Emergent Computational Gating in Dense Transformers

We didn't go looking for a routing mechanism in dense transformer models — there isn't one in the architecture. But every token entering Mistral-7B, Mistral-Small-24B, and Qwen3-4B gets routed into one of two processing paths at layers 3-4, and the routing is consistent enough that it's clearly a real circuit, not a statistical artifact.

The core finding

Every token entering the model gets routed into one of two paths:

Mode A (93–95% of tokens): shallow processing, minimal transformation
Mode B (5–7%): deep processing, massive representational shift

There's no mixture-of-experts routing. There's no explicit gating layer.
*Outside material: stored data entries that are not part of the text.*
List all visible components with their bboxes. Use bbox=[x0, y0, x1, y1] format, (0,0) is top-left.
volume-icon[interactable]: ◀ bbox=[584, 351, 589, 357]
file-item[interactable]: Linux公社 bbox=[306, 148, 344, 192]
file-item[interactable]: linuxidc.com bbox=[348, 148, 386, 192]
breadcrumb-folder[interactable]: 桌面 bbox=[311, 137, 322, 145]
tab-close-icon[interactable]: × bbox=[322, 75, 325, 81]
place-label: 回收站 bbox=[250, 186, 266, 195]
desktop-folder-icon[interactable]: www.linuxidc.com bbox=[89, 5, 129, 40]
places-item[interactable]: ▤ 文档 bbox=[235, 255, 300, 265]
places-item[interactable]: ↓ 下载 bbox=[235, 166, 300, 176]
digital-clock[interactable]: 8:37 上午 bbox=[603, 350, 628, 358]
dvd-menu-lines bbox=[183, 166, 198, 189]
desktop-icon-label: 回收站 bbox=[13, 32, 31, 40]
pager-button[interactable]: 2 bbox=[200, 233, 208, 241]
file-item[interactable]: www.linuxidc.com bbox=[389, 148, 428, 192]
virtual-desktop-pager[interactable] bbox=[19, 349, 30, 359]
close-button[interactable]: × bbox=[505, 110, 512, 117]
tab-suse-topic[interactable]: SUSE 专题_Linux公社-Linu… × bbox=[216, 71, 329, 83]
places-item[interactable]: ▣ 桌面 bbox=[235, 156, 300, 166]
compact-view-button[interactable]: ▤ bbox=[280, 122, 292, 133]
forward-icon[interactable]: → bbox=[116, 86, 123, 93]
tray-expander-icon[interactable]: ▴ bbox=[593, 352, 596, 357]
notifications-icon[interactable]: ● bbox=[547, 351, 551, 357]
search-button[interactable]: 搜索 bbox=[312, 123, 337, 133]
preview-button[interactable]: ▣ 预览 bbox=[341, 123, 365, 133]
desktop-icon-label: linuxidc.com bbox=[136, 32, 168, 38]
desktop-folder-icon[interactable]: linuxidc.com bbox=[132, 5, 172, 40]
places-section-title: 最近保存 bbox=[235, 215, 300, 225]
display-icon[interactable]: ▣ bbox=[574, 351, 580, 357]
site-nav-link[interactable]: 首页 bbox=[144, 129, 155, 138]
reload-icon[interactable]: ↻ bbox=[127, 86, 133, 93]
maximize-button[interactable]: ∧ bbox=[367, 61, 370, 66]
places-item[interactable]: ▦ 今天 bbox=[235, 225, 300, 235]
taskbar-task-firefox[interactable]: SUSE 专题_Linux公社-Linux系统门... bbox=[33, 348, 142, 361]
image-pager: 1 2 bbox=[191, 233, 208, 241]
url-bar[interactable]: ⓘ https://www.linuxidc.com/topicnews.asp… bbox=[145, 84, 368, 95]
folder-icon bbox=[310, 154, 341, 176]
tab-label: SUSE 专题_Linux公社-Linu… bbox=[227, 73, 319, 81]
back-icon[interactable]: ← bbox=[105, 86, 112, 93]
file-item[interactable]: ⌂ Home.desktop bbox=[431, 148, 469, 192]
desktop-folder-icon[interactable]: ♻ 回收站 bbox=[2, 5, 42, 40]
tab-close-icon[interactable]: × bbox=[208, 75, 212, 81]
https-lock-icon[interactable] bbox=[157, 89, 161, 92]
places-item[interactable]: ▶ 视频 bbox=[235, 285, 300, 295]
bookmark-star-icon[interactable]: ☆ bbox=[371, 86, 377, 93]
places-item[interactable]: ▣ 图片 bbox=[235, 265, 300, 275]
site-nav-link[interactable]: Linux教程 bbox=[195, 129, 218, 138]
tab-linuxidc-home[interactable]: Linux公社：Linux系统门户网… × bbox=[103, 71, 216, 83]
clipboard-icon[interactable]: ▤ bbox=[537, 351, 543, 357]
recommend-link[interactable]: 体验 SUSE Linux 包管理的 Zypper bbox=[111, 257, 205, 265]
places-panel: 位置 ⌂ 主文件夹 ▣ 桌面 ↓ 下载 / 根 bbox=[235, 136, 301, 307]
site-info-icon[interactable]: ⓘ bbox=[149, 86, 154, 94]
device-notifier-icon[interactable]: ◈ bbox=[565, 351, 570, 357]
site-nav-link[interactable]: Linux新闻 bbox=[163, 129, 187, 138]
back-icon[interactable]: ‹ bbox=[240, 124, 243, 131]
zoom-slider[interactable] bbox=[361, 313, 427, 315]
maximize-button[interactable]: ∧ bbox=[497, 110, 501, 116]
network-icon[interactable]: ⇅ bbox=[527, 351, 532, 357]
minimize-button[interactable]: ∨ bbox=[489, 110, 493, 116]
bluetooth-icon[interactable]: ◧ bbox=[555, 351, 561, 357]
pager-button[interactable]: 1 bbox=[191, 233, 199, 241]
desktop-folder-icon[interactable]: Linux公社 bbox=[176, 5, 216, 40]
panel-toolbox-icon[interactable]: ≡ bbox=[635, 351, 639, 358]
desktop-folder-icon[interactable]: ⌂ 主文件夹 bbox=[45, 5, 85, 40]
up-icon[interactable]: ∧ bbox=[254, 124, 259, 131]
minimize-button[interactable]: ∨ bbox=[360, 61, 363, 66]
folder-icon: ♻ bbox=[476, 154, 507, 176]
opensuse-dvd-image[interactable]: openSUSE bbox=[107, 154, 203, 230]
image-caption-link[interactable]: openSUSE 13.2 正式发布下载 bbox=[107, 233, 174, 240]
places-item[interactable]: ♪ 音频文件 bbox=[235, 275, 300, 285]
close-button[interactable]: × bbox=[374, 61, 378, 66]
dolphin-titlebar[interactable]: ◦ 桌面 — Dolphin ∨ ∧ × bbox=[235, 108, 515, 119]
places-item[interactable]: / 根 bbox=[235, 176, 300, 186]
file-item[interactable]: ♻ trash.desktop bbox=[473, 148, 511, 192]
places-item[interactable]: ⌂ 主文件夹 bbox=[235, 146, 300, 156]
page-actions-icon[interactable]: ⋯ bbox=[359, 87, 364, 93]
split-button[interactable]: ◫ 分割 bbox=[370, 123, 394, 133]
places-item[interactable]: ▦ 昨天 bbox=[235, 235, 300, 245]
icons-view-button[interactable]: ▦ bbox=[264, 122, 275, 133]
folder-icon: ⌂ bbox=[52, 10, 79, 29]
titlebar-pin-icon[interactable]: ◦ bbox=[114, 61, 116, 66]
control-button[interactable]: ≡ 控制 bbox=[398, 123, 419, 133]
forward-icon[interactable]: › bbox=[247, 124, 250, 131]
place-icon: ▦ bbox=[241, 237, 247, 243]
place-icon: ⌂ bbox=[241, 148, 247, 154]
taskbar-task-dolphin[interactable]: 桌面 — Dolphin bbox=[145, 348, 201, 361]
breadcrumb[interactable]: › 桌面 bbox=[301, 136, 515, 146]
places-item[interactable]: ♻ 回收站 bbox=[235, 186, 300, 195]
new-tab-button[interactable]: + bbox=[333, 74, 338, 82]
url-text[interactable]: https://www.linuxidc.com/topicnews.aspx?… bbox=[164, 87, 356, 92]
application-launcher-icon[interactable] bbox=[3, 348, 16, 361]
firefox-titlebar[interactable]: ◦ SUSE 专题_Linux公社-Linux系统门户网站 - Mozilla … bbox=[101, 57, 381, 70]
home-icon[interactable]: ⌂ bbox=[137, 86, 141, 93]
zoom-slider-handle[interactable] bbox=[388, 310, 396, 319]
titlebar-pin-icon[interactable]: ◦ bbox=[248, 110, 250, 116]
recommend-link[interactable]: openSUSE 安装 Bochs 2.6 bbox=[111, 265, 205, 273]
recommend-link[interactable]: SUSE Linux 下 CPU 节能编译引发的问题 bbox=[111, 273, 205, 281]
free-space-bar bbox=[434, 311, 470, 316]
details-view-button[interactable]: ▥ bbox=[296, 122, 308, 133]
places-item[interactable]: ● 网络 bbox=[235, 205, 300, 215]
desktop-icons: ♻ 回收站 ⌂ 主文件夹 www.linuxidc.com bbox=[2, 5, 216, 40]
The model develops this routing during training, on its own.

Cross-architecture confirmation

Model	Family	Parameters	Gate Layer	Mode B share
Mistral-7B	Mistral	7B	L3-4	~50% of outlier tokens
Mistral-Small-24B	Mistral	24B	L3-4	47.6% of responses
Qwen3-4B	Qwen	4B	L3-4	7.27% of tokens

Statistical evidence

Model	Evidence
Mistral-7B	L2-L3 avg distance +2,170%, std dev +17,750%, avg/median ratio 17.9×
Mistral-Small-24B	Cohen's d = 4.8, Silhouette = 0.83, AUC-ROC = 0.97, p < 0.001
Qwen3-4B	Feature 374 correlation 0.96 across L3–L5, bimodal ratio 1.09

Causal proof

Ablating the gate at Layer 3 in Qwen3-4B:

Metric	Baseline	After ablation	Change
L6 Mode B mean	308.6	20.5	-93.4%
L6 extreme tokens (>p99.9)	20	0	-100%
L6 max	11,475.4	147.3	-98.7%

Removing the gate removes the downstream behavior. That's the test we wanted — a functional circuit, not a correlation.

Three-stage pipeline (Qwen3-4B, 200K tokens)
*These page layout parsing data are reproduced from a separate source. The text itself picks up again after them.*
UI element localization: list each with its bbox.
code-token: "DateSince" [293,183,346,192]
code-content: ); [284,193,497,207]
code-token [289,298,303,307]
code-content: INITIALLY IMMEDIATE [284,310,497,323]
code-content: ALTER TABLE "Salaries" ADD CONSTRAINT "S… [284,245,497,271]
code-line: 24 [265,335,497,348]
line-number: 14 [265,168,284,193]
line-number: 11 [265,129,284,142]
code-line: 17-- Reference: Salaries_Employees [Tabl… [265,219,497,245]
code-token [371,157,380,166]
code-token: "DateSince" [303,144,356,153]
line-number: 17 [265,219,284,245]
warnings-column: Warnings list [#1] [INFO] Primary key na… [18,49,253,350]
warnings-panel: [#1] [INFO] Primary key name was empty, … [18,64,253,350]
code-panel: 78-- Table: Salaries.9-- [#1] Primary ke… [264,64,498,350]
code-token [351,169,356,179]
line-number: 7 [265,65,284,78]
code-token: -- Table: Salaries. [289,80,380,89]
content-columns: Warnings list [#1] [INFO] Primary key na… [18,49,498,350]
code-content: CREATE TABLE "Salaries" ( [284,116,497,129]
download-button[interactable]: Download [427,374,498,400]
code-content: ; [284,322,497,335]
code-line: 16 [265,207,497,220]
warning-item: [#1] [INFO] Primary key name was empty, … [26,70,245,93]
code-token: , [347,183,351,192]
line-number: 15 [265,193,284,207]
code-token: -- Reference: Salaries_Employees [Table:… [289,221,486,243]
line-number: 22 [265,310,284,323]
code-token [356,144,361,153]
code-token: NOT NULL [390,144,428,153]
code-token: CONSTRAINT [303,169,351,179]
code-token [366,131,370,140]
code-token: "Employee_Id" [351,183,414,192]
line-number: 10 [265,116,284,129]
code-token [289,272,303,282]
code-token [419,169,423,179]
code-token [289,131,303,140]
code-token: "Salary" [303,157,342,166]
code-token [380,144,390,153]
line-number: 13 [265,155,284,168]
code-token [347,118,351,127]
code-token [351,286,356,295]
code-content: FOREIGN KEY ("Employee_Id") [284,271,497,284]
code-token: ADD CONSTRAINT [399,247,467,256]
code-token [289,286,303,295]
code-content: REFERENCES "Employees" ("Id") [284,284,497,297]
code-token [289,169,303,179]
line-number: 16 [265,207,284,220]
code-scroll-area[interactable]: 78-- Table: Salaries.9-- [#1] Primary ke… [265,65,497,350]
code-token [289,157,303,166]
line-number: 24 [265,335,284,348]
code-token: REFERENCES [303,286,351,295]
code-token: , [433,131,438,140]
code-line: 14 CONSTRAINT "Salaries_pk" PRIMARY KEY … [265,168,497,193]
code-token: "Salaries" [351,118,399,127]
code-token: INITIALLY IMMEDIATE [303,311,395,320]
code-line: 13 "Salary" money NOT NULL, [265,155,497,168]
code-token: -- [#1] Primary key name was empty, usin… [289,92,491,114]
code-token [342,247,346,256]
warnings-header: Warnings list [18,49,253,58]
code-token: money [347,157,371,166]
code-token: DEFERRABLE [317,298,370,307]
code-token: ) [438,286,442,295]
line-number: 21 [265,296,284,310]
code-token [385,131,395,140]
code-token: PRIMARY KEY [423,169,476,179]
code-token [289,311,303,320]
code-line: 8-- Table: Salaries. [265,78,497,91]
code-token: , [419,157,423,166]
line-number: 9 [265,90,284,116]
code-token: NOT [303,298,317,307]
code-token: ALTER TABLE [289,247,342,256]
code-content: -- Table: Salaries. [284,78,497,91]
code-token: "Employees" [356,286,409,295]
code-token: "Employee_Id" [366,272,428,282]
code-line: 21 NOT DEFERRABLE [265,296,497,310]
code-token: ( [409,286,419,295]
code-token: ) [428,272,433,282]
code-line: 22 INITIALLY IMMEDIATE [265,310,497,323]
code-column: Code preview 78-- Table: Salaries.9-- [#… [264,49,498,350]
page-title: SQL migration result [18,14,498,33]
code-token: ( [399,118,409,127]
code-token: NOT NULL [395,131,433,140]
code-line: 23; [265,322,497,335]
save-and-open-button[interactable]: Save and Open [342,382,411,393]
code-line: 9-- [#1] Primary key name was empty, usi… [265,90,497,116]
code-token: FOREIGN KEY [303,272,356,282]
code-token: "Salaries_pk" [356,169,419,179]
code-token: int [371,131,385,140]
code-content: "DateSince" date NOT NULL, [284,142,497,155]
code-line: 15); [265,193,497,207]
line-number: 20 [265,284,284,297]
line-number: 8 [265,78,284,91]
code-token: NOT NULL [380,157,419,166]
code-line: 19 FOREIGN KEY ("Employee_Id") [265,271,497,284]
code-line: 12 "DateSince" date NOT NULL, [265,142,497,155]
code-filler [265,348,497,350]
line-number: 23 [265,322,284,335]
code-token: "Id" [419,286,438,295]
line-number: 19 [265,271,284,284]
Stage	Layers	Behavior	Mode B %
Shallow triage	L0–L5	Bimodal gate, selective routing	5–17%
Deep explosion	L6–L15	Std dev explodes 4,289%, tokens leave vocabulary space	0.1%
Final routing	L16–L35	Steady divergence, second bimodal gate at L35	0.2–10.9%

The L5 compression dip

Every L6-extreme token follows the same trajectory: scores build through L0–L4, drop at L5, then explode 300×+ at L6.

Token ' unwanted': L3=43.4, L4=48.3, L5=31.2, L6=11,409.6
Token ' tops': L3=38.5, L4=45.1, L5=25.7, L6=10,678.6

It's a two-stage funnel: 100% of L6-extreme tokens were L3 Mode B, but only 1.6% of L3 Mode B tokens become L6-extreme. The first gate qualifies; the second commits.

Where standard SAEs break

Sparse autoencoders, the dominant interpretability tool, completely fail on deep computation layers in these models. A pipeline of SipIt invertibility + a pre-trained SAE + GLP diffusion prior recovers what they miss.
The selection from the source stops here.